[Dataset entries]
___

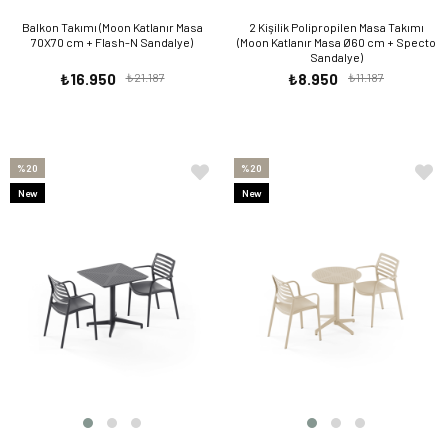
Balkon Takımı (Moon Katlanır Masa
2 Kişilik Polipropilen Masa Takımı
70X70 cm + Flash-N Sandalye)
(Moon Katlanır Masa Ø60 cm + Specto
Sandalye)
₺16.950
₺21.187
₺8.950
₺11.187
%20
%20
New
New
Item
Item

___

§ **WHAT THE TASK ASKS**: The answer must restate every entry word for word, with the pictures left out.

§ **RESULT BELOW**:
Balkon Takımı (Moon Katlanır Masa
2 Kişilik Polipropilen Masa Takımı
70X70 cm + Flash-N Sandalye)
(Moon Katlanır Masa Ø60 cm + Specto
Sandalye)
₺16.950
₺21.187
₺8.950
₺11.187
%20
%20
New
New
Item
Item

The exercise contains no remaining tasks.